En ce qui me concerne, je tire plus que jamais mon équilibre et mon bonheur de deux choses : mon famille et moi-même.
Chaque soir, je me réjouis de les retrouver : l’Archi en cuisine ou édifiant de stupéfiantes tours de Lego, Joseph et Jeanne, mes bébés dorés et rieurs. Lui découvre le monde, s’essaie au langage, à l’humour, plus câlin et plus charmeur que jamais. Et Jeanne, mon dernier bébé, elle, qui souriait dès le premier jour et dont je suis immédiatement tombée folle amoureuse. L’odeur de gâteau qui dégage de leur tête est devenue une drogue indispensable et lire l’histoire du soir, serré l’un contre l’autre dans le petit lit de Joseph, fait ma joie quotidienne.
J’ai enfin compris que l’épanouissement et l’assise que je retrouve petit à petit dépendent grandement de moi-même, de la place et du temps que j’offre à ma propre créativité, que ce soit l’écriture ou le dessin que j’ai décidé de reprendre, et du respect que je porte à ma propre personne. Deux décisions en particulier sont fondamentales en ce qui me concerne. La première est de refuser de me déclasser physiquement en accordant plus de soin à mon apparence. Je ne conserve que peu de vêtement mais beaux et de qualité. Les efforts sont minimes (un peu de maquillage et une paire de talons) mais je constate avec surprise que je suis environ dix fois, cent fois plus sûre de moi et que j’en impose davantage. J’essaie aussi, et c’est de loin de plus difficile, d’éviter de me déclasser intellectuellement. Je m’oblige en particulier à assumer mon vocabulaire, mes tournures de phrases, mes idées sans les édulcorer (en dépit d’une peur terrible de la pédantisme, de la prétention). J’assume enfin cet « être au monde » un peu différent, cet espèce de boulet que je croyais traîner et qui se trouve finalement être une chance.

6h du matin.

C’est un peu notre histoire à toutes (tous ? ), je crois. C’est l’histoire d’une fille devant son ordinateur un dimanche à six heures du matin. Elle a décidé de ne pas se recoucher après la cinquième tétée de la nuit (soupirs, et dire qu’elle a cru l’autre jour en finir enfin de ces sommeils fractionnés – ben non, fausse alerte) et elle jubile, tasse chaude en main, emmitouflée dans son gros gilet de plus en plus râpé et de plus en plus confortable, de ce temps libre et de ce silence soudain, offert, grande steppe de liberté avant le branle bas de 9h du matin.

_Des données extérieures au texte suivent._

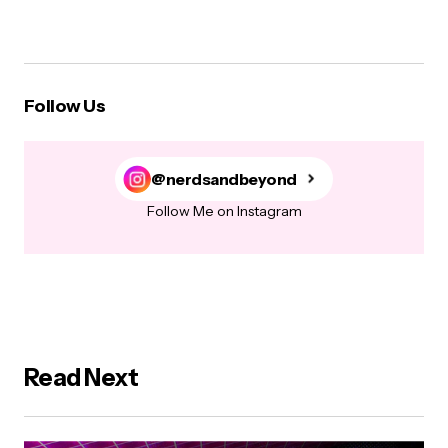
Follow Us
@nerdsandbeyond
Follow Me on Instagram
Read Next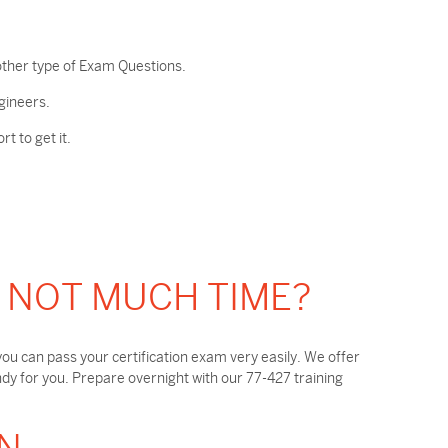
other type of Exam Questions.
gineers.
 to get it.
T NOT MUCH TIME?
ou can pass your certification exam very easily. We offer
y for you. Prepare overnight with our 77-427 training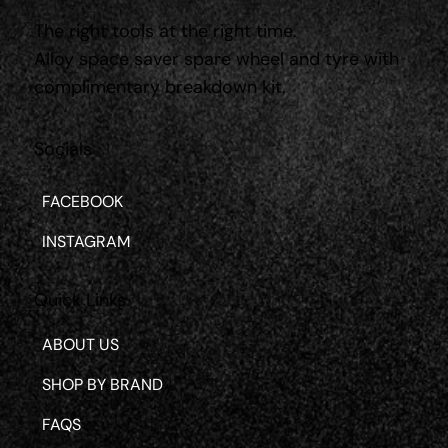
The right tools at the right time.
Alloy space saver spare wheel and tyre with
complimentary breakdown kit.
Socials
FACEBOOK
INSTAGRAM
Quick Links
ABOUT US
SHOP BY BRAND
FAQS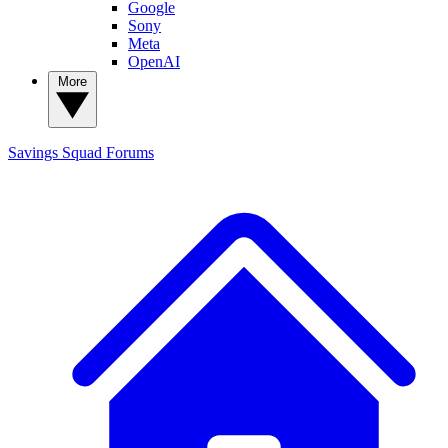
Google
Sony
Meta
OpenAI
More
Savings Squad
Forums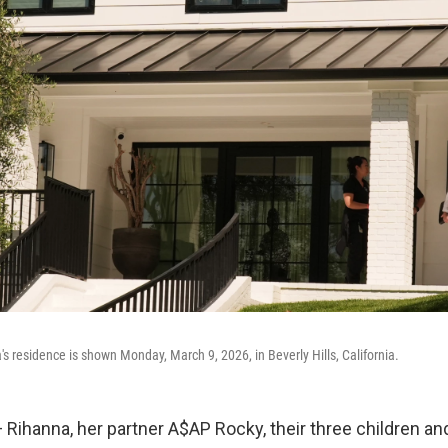
's residence is shown Monday, March 9, 2026, in Beverly Hills, California.
ihanna, her partner A$AP Rocky, their three children an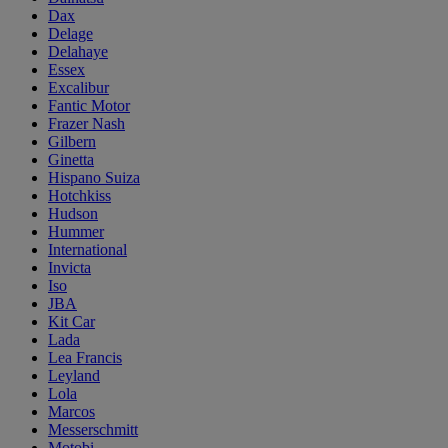
Dax
Delage
Delahaye
Essex
Excalibur
Fantic Motor
Frazer Nash
Gilbern
Ginetta
Hispano Suiza
Hotchkiss
Hudson
Hummer
International
Invicta
Iso
JBA
Kit Car
Lada
Lea Francis
Leyland
Lola
Marcos
Messerschmitt
Motobi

Nous sommes en 2017. Elle a refermé 2016 comme on termine un roman de gare, soulagée par la fin du supplice.

Deux heures de liberté donc, ah non, une heure et demie. Déjà ? Déjà. Putain.

Elle meurt d’envie :

d’écrire sur son blog ;

de participer enfin à l’atelier d’écriture (deux propositions de retard mais tout va bien, merci) ;

de coudre (des bavoirs pour Jeanne) ;

de crocheter (un pull pour Jo, penser à regarder des modèles quand ces bachibouzoukes de mitaines seront terminées) ;

de lire (ce roman formidable, cet autre roman qui a l’air génial, le bouquin sur la créativité et cet autre lu vingt fois sur la pédagogie Montessori) ;

de dessiner des fleurettes Pinterestable dans son nouveau super carnet.

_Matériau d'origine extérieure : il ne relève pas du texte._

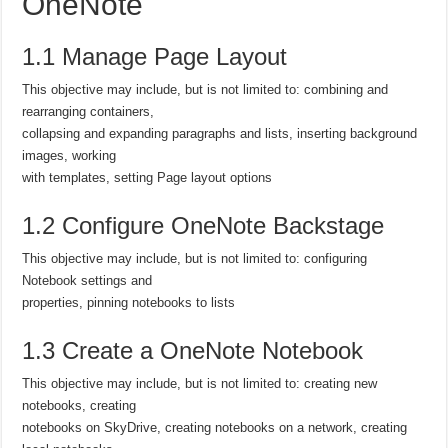
OneNote
1.1 Manage Page Layout
This objective may include, but is not limited to: combining and
rearranging containers,
collapsing and expanding paragraphs and lists, inserting background
images, working
with templates, setting Page layout options
1.2 Configure OneNote Backstage
This objective may include, but is not limited to: configuring
Notebook settings and
properties, pinning notebooks to lists
1.3 Create a OneNote Notebook
This objective may include, but is not limited to: creating new
notebooks, creating
notebooks on SkyDrive, creating notebooks on a network, creating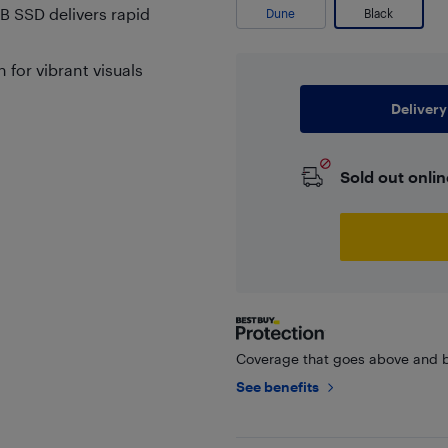
B SSD delivers rapid
Dune
Black
 for vibrant visuals
Delivery
Sold out onlin
Coverage that goes above and b
See benefits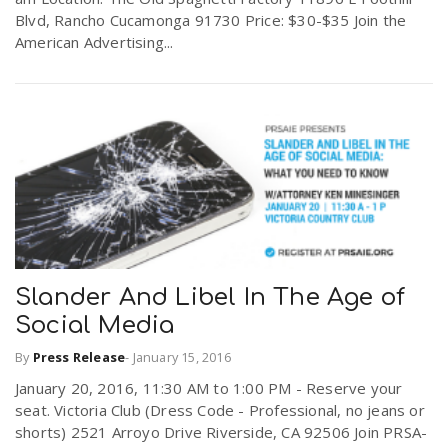
Blvd, Rancho Cucamonga 91730 Price: $30-$35 Join the
American Advertising...
Slander And Libel In The Age of
Social Media
By
Press Release
-
January 15, 2016
January 20, 2016, 11:30 AM to 1:00 PM - Reserve your
seat. Victoria Club (Dress Code - Professional, no jeans or
shorts) 2521 Arroyo Drive Riverside, CA 92506 Join PRSA-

Elle se rend compte qu’il va falloir environ tout le mois de janvier pour mettre ses grands projets à exécution. Elle est un peu chagrine (et frustrée).

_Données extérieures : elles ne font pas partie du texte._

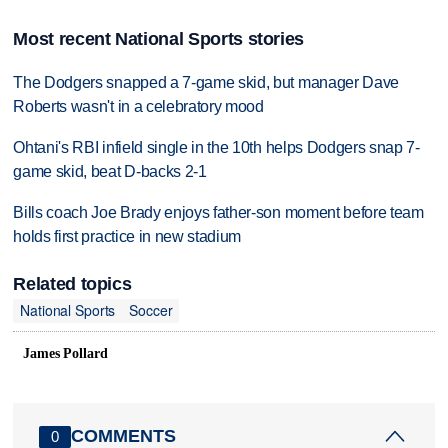
Most recent National Sports stories
The Dodgers snapped a 7-game skid, but manager Dave
Roberts wasn't in a celebratory mood
Ohtani's RBI infield single in the 10th helps Dodgers snap 7-
game skid, beat D-backs 2-1
Bills coach Joe Brady enjoys father-son moment before team
holds first practice in new stadium
Related topics
National Sports
Soccer
James Pollard
COMMENTS
0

Sinon, à part ça, elle a repris le travail et a survécu (chose apparemment impossible le dimanche précédent) et prit trois bonnes résolutions : continuer à être créative, gérer son temps, gérer ses émotions. Elle a aussi envie, pendant qu’on y est? de cesser de se préoccuper de l’opinion des gens à son sujet : parce qu’elle ne sait pas ce qui se passe dans leur tête et que de toute façon, ce n’est pas son problème. Elle se dit qu’il va sûrement falloir la décennie pour y arriver mais que ce n’est pas très grave. Avoir de l’ambition, c’est crucial dans la vie.

Que 2017 vous soit doux.

AE n° 6 : Autoportrait à la manière d’Edouard Levé

A partir du travail d’Edouard Levé, autoportait fragmentaire et anodin.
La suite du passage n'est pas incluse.